The envoy, however, stresses the significance of two-way efforts to prevent the foundation of the ties from wearing thin under any circumstances.
“It’s vital that one particular issue must not shake the relations to the core nor dent the fundamental trust,” she said.
“With Japan, for instance, despite historical legacy issues, the sides make joint public diplomacy efforts based on the shared principle for a forward-looking partnership, while with China they need to work together to explore how to ensure the feelings and trust between the two peoples should not be hurt in the future, taking lessons from the THAAD aftermath.”

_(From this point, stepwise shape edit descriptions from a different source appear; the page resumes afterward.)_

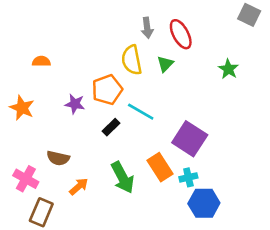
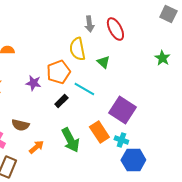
green triangle: (165, 64) -> (103, 62), moved, turned -32
green star: (228, 69) -> (162, 58), moved
cyan cross: (188, 177) -> (121, 140), turned 32

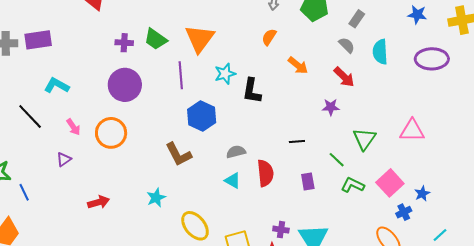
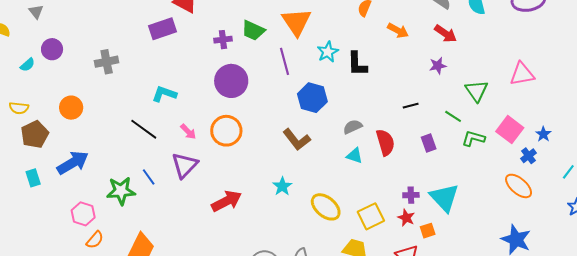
purple rectangle: (38, 40) -> (162, 29), moved
purple triangle: (64, 159) -> (185, 165), size x1.8
blue line: (24, 192) -> (149, 177), moved
red arrow: (99, 202) -> (227, 201), size x1.4

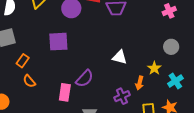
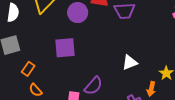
white triangle: (120, 57) -> (130, 62), turned -35

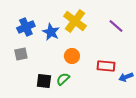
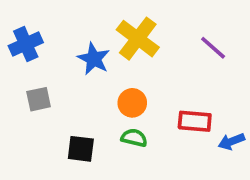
blue cross: (26, 27) -> (26, 44), moved
green semicircle: (63, 79) -> (134, 138), moved, turned 56

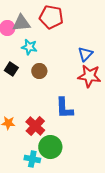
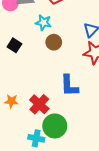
cyan star: (29, 47) -> (43, 23), moved
brown circle: (39, 71) -> (54, 42), moved

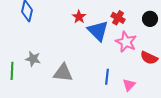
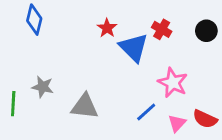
pink star: (126, 42) -> (173, 83), moved
red semicircle: (149, 58) -> (205, 119), moved
blue line: (107, 77) -> (146, 112), turned 42

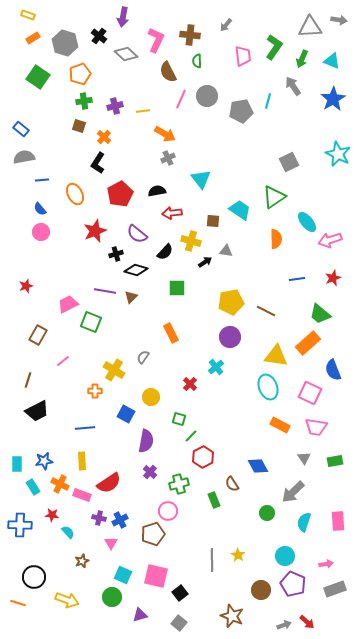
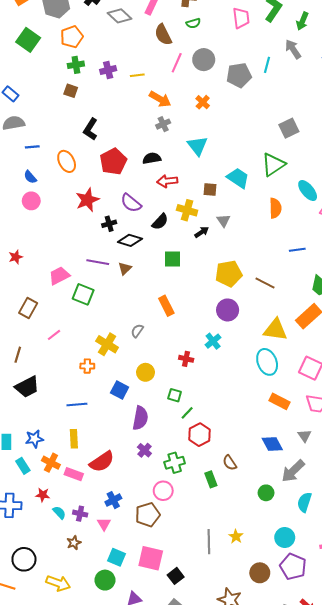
green semicircle: (197, 61) -> (193, 23), turned -104
orange cross: (104, 137) -> (203, 102), moved
gray triangle: (226, 251) -> (223, 221), turned 48
red cross: (190, 384) -> (186, 359), turned -32
blue diamond: (258, 466) -> (272, 444), moved
purple cross: (99, 518) -> (80, 514), moved

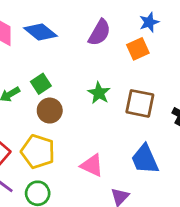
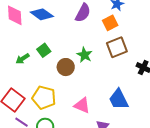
brown square: (140, 103) -> (117, 47), moved, turned -30
brown circle: (50, 111) -> (66, 67), moved

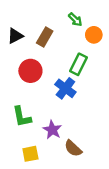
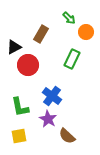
black triangle: (15, 36) -> (14, 47), moved
blue cross: (65, 88) -> (52, 96), moved
yellow square: (30, 154) -> (19, 136), moved

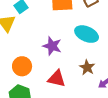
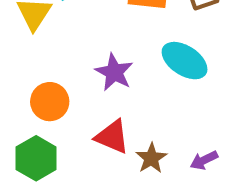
brown star: (87, 67) -> (151, 158), moved

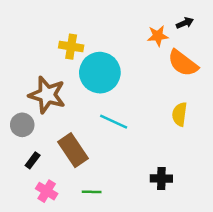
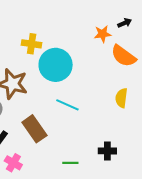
green line: (92, 192) -> (70, 163), moved

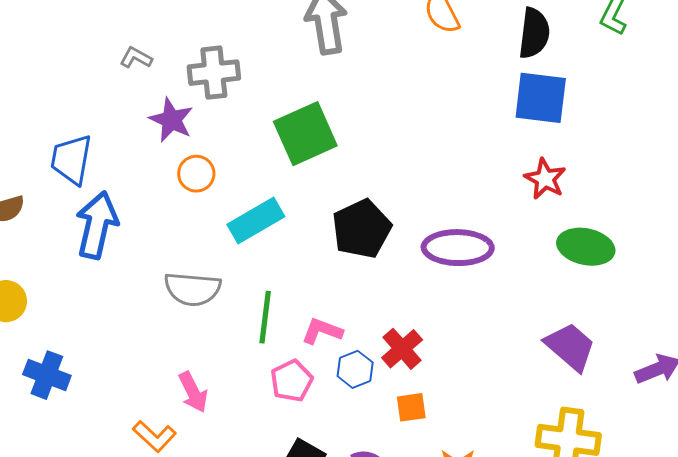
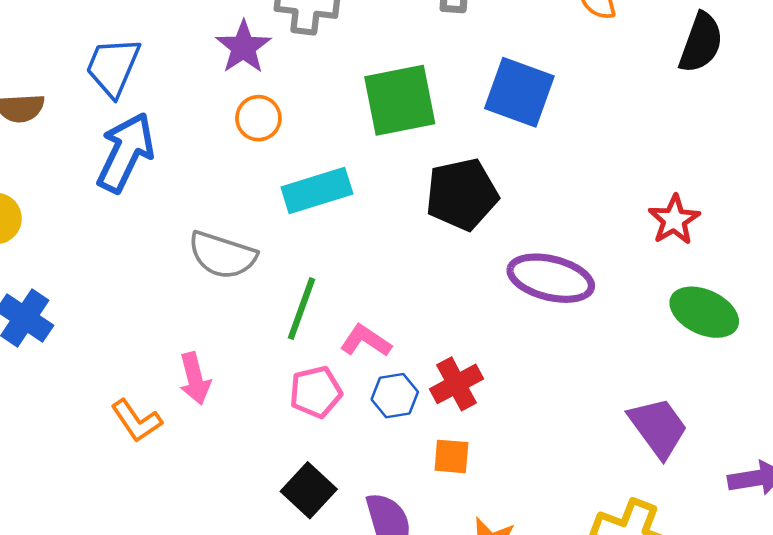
blue square: (541, 98) -> (519, 92), moved
black pentagon: (362, 229) -> (462, 194), moved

Park, 55, assumed the job in February after spending three years as a minister at the South Korean Embassy in Beijing. Since joining the ministry in 1985, she has been serving in other key posts, including director-general for development cooperation, minister-counsellor at the mission to the UN and director for regional trade cooperation.

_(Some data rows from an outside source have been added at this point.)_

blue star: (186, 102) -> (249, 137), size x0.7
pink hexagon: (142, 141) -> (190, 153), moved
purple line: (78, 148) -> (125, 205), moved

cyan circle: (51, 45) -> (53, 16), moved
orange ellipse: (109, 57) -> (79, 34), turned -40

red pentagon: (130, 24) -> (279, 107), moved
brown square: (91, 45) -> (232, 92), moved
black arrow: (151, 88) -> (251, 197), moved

In diplomatic circles here, she is seen as an icon for public diplomacy herself, winning regard for her eye for fashion, command of multiple languages and distinct sociability. Within the ministry, she is a role model for many up-and-coming female diplomats seeking to learn from her shrewd judgment and job execution.
This year, the ministry set aside 15 billion won ($13.2 million) for public diplomacy, up about 5.6 percent from a year ago and 2.5-fold that of 2013. The funds are intended to bankroll overseas cultural events, scholarships for next-generation Korean studies researchers and other programs with academia and civic groups.
Despite the increasing needs and budgets, Seoul’s public diplomacy spending remains far behind other major and similar-sized economies. For example, the Japan Foundation, the main driver of Tokyo’s public diplomacy machine, operates with more than 32 billion yen ($283.5 million) a year, more than five times the Korea Foundation’s 2017 budget.
“Public diplomacy has no boundaries,” Park said. “But we have not made sufficient investment in smart, soft power relative to our hard power, though there’s no country in the world that needs more influence and policy support than South Korea given our territorial division and standoff with the North.
“In our path to unification, we cannot move forward without the trust and consensus that a unified Korea is not against others’ interests but only beneficial. And public diplomacy is key to drawing that common picture.”